2 yıldır ne yaşananların katliam olduğu gerçeği kabul edildi, ne sorumluları ve failleri yargı önüne çıkarıldı, ne de vicdanları rahatlatacak bir özür dilendi.

Tüm bunlar bir yana, başta öldürülen gençlerin aileleri olmak üzere, bugüne kadar Roboski’ye gitmek isteyen, sorumluların ortaya çıkmasını talep eden demokratik kurum ve kuruluşlar baskı ve zor yolu ile engellenmeye çalışıldı.
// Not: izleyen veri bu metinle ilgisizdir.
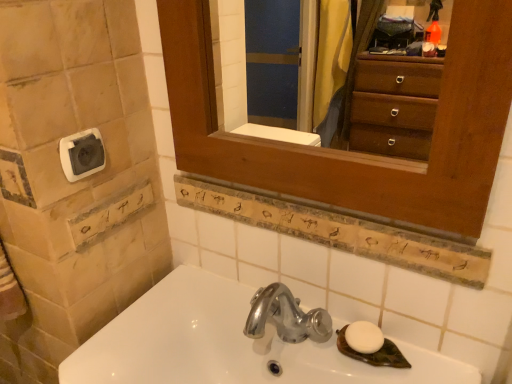 Locate an element on the screen. The height and width of the screenshot is (384, 512). vacant space that is to the left of white matte soap at lower right is located at coordinates (297, 336).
2 yıldır katliamın üzeri örtülüyor.

"Ahmet midir, Mehmet midir?" diyerek isimleri bile yok sayılan çoğu 15-20 yaşları arasında 35 yurttaşımızın katledilmesi, başta AKP ve Genelkurmay Başkanlığı’nca “savaş zayiatı” olarak değerlendirilerek geçiştirilmeye çalışıldı. Yıllardır acı ve ölümlerle dağlanmış topraklarda, katledilen çocuklarının hesabını sormak isteyen analara “kazadır” yanıtı verildi. Dahası bu yanıtı veren Başbakan, ailelere “her trafik kazasını bilemem” diyerek sorumlulukta üzerine düşen payı hiç gözünü kırpmadan geçiştirdi.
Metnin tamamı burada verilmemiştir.